Are Minimally Invasive Lumbar Fusion Outcomes Affected By Stenosis? MASTERS-D Subgroup Analysis

Presented at SMISS Annual Forum 2014
By Wolfgang Senker MD
With Paulo Pereira MD, Ulrich Hubbe MD, Neil Manson MD, FRCSC, Kai-Michael Scheufler MD, Jorg Franke MD,

Disclosures: Wolfgang Senker MD C; Medtronic Paulo Pereira MD B; Medtronic, Ulrich Hubbe MD A; Medtronic, B; Medtronic, C; Medtronic, Neil Manson MD, FRCSC A; Unrestricted Research Grant, $85,000/annum, Medtronic Canada. B; Education Fees, Medtronic Canada., Kai-Michael Scheufler MD B; Medtronic, C; Medtronic, Jorg Franke MD A; Medtronic, B; Medtronic, C; Medtronic,

Introduction:
MASTERS-D provided outcome and complication data following minimally invasive lumbar interbody fusion (MILIF) for degenerative lumbar disorders (DLD). Significant and rapid improvement was observed following MILIF with low surgical risk.

Aims/Objectives:
To investigate whether outcomes of MILIF for DLD were different between patients with/without stenosis and between stenosis patients with/without decompression: data from a multicenter 1-year prospective observational study (MASTERSD; NCT01143324).

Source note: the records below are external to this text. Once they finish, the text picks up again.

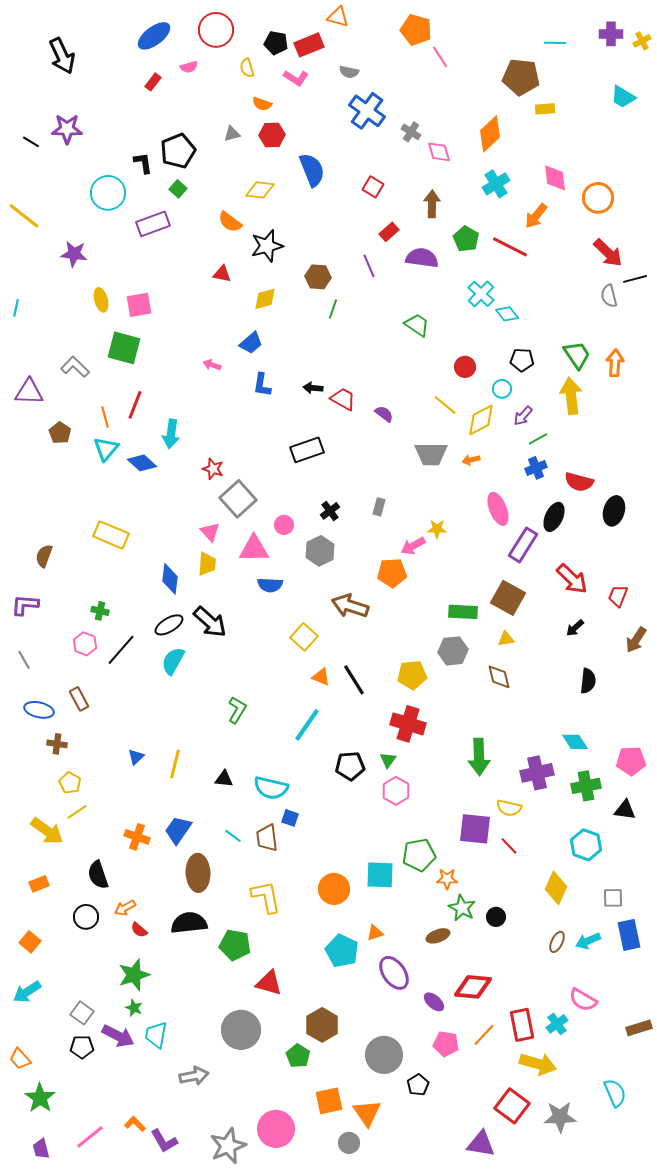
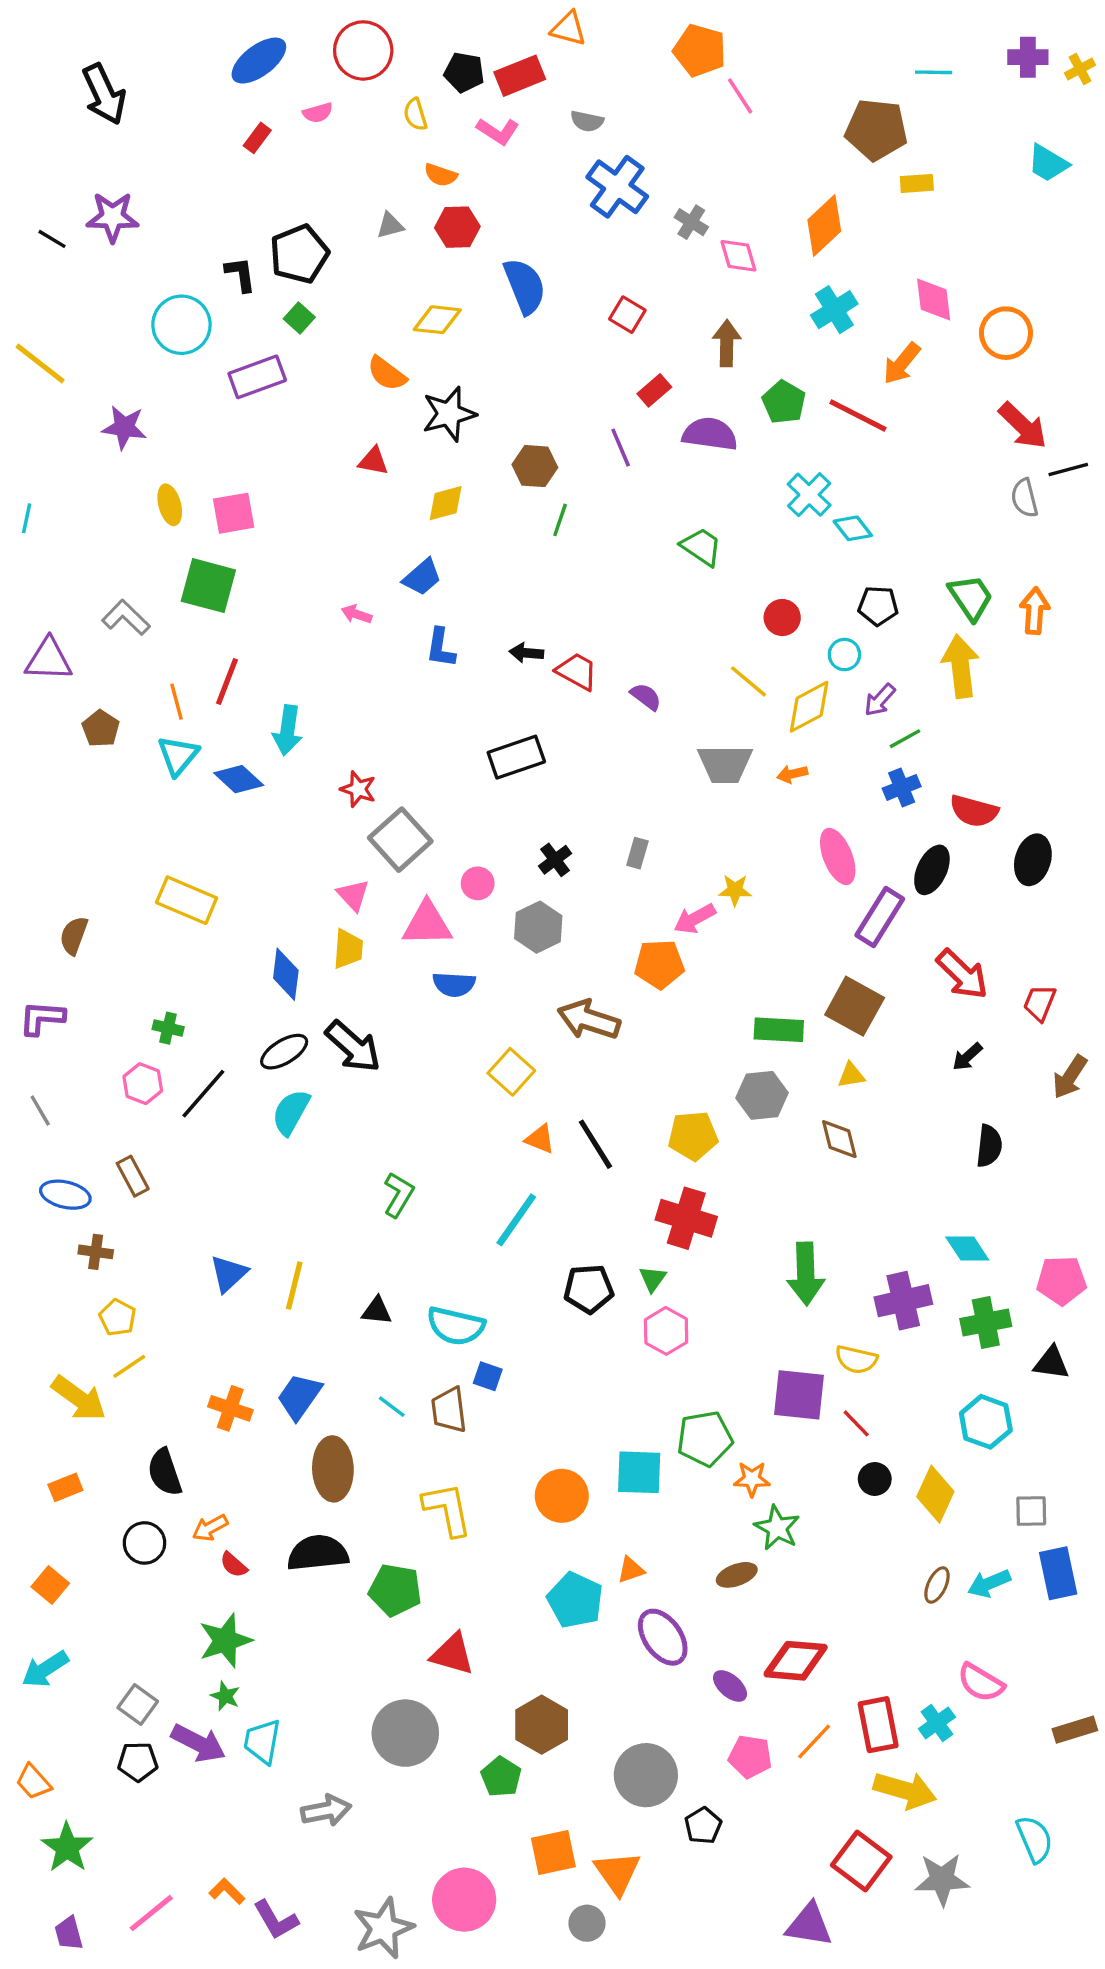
blue triangle: (136, 757) -> (229, 1274), size x1.4
black circle: (496, 917) -> (875, 1479), moved

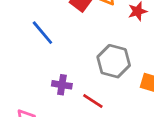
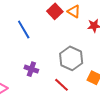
red line: (93, 101) -> (62, 85), moved

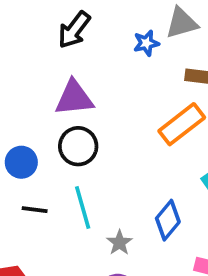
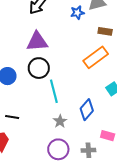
cyan line: (83, 207) -> (54, 91), moved
black line: (35, 210) -> (12, 117), moved

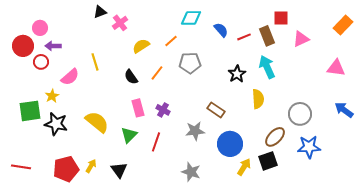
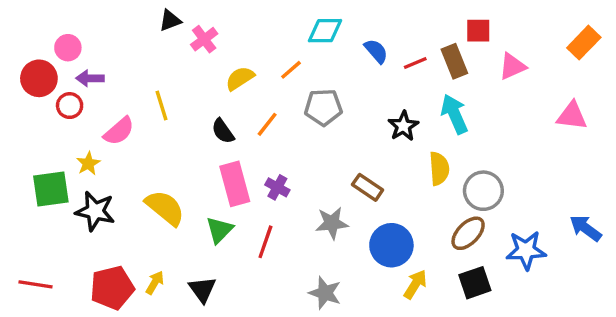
pink rectangle: (138, 108) -> (235, 184), size x1.4
blue arrow: (344, 110) -> (586, 228), moved
gray circle: (300, 114) -> (483, 191), moved
black square: (268, 161) -> (475, 283), moved

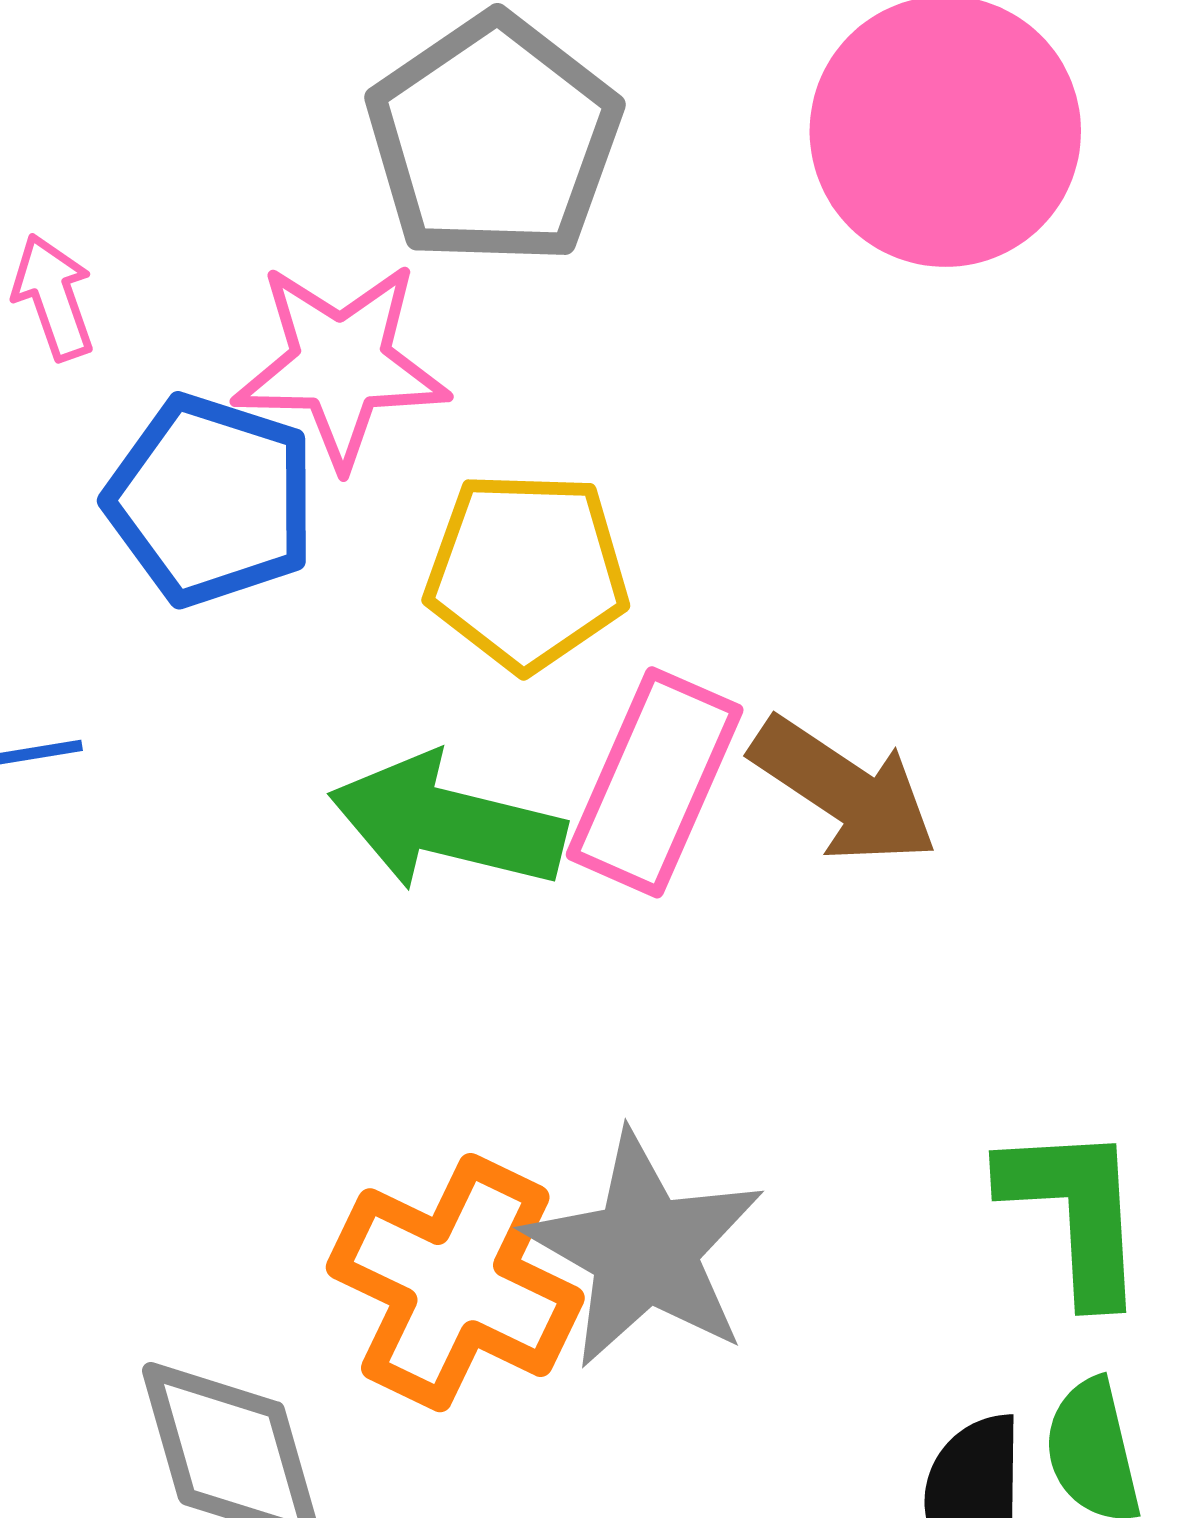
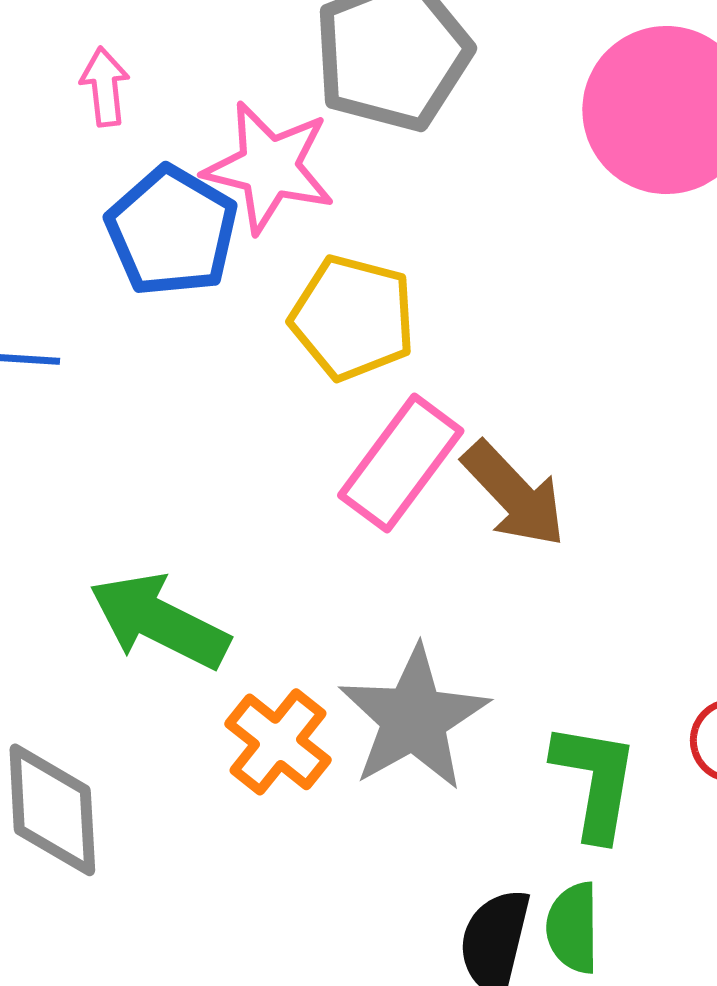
green arrow: (447, 823) -> (159, 621), moved
gray star: (644, 1250) -> (414, 718), moved
orange cross: (455, 1283) -> (278, 742), moved, size x0.7

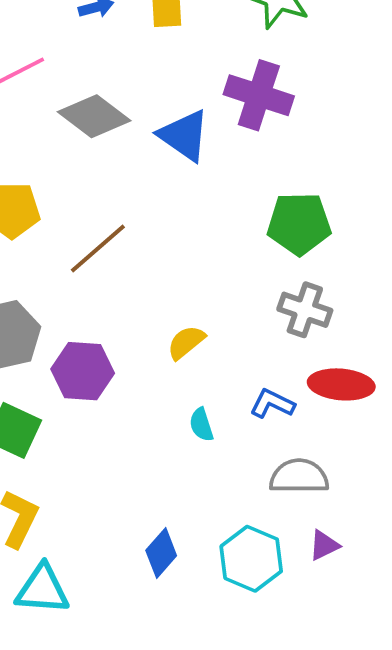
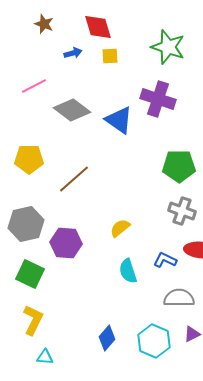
cyan semicircle: (201, 425) -> (128, 271), size x1.4
cyan triangle: (42, 589) -> (45, 357), size x0.6

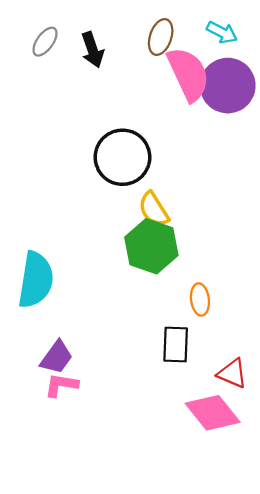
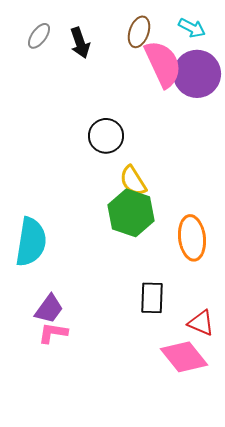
black circle: (122, 157) -> (106, 136), size x0.7
orange ellipse: (200, 299) -> (192, 238), moved, size x1.6

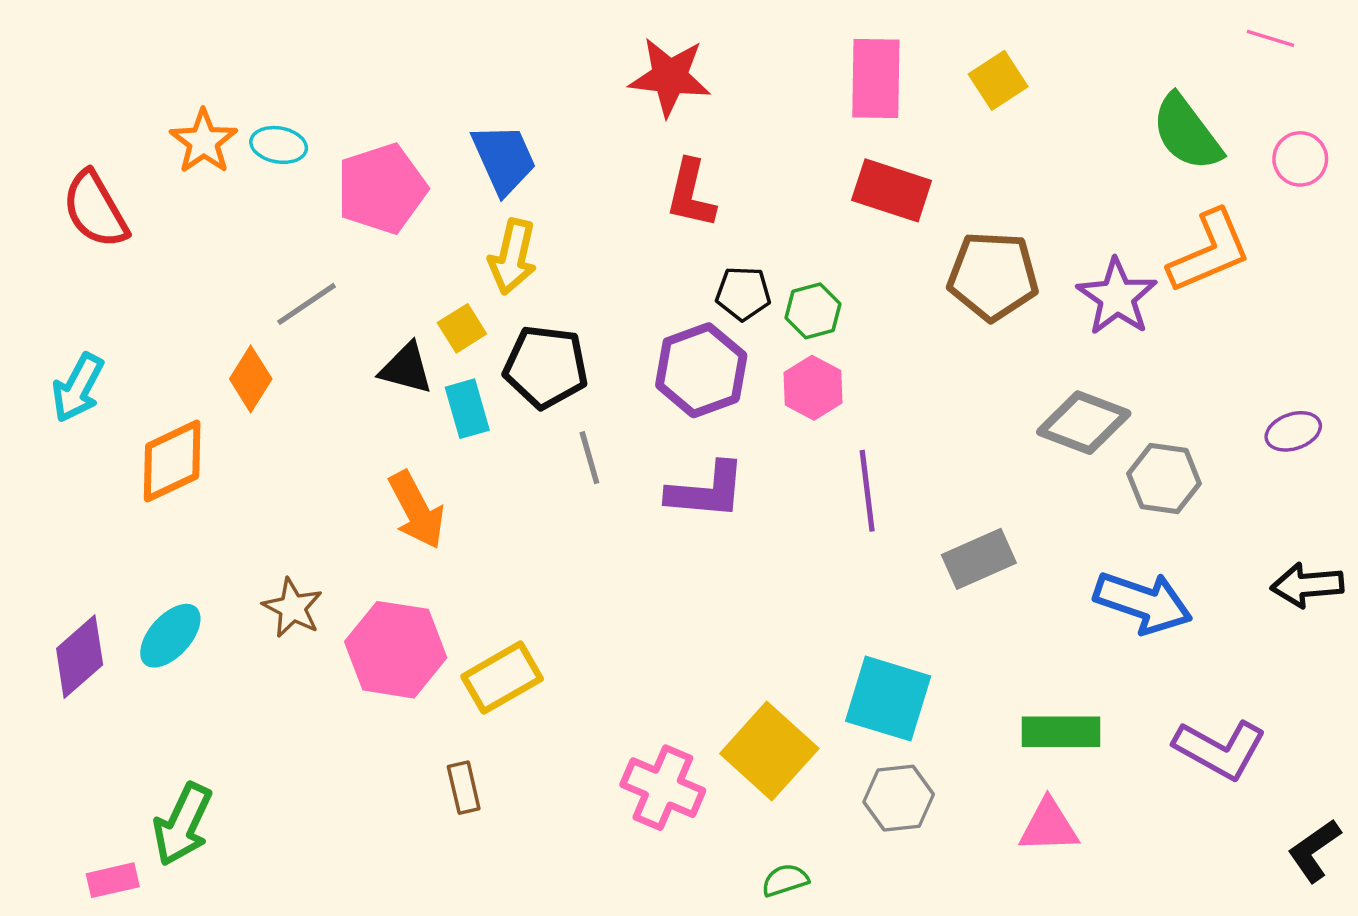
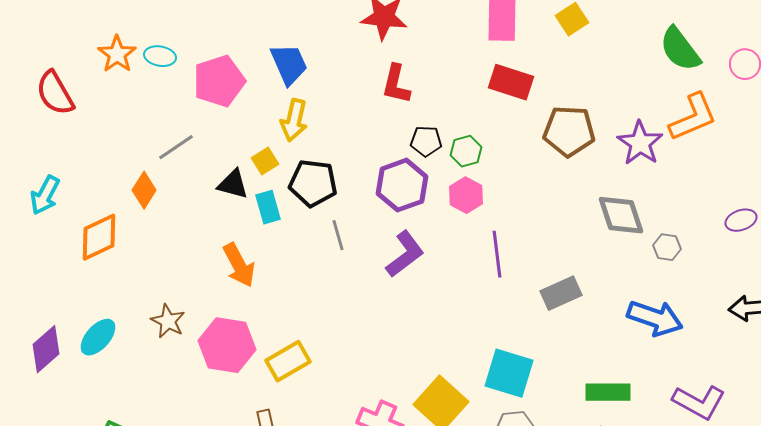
gray diamond: (1084, 423) -> (621, 215), turned 51
gray hexagon: (1164, 479) -> (667, 247), size x0.7
purple L-shape: (706, 491) -> (405, 254), turned -42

Methods: 252 patients underwent 1- (83%) or 2-level (17%) MILIF (TLIF: 95%; PLIF: 5%) for treatment of leg pain (52.0%), back pain (38.9%) or claudication (9.1%) due to DLD, including spondylolisthesis (52.8%), stenosis (71.4%), and/or disc pathology (93.7%). Time (days) to first ambulation (TFA) and postsurgical recovery (TPSR), VAS back/leg pain and ODI pre-/post-surgery (4 weeks, 12 months) and changes from baseline [all variables: medians and interquartile ranges (IQR), Mann-Whitney U-test] were compared between stenosis (S: N=180)/non-stenosis (NS: N=72) and stenosis+decompression (S+D: N=142)/stenosis+no decompression (S+ND: N=38) patients.

Results:
All groups demonstrated statistically significant improvement in all outcome measures. TFA was similar for all subgroups [S/NS 1.0 (0.5)/1.0 (1.0) p=0.0702; S+D/S+ND 1.0 (0.0)/1.0 (1.0) p=0.9473)]. TPSR was higher for S vs NS [3.0 (2.5)/2.0 (1.0) p=0.0021] and lower for S+D vs S+ND [2.0 (2.0)/4.0 (3.0) p=0.0017)]. At baseline, VAS Leg pain was statistically significantly higher in S vs NS [7.0 (3.0)/5.0 (4.0) p=0.0014] but similar at 4w [2.0 (5.0)/1.0 (4.0) p=0.3805] and at 12m, it was equally low [1.0 (4.0)/1.0 (5.0) p=0.6425] due to a more pronounced drop from baseline in S (4w: 3.9 vs 3.0, p=0.0784; 12m: 5.0 vs 3.0, p=0.0185). ODI improved slightly better (n.s.) in S vs NS and VAS back pain was equal in these groups. VAS leg pain, ODI and VAS back pain pre-/post-surgery as well as changes from baseline were similar in S+D compared to S+ND.

Conclusions:
Stenosis patients need longer times for surgery recovery, suffer from more leg pain at baseline but experience better Leg pain improvement after MILIF so that outcome at 12m is the same than in non-stenosis patients. Decompressed stenosis patients recover sooner from surgery than non-decompressed patients.

Take Home Message:
The MILIF approach to treat DLD proves valid for stenosis and non-stenosis patients. Stenosis patients benefit even more coming from a higher baseline leg pain level. Decompression can improve TPSR, however further investigation is needed applying well defined, standardized decompression methods.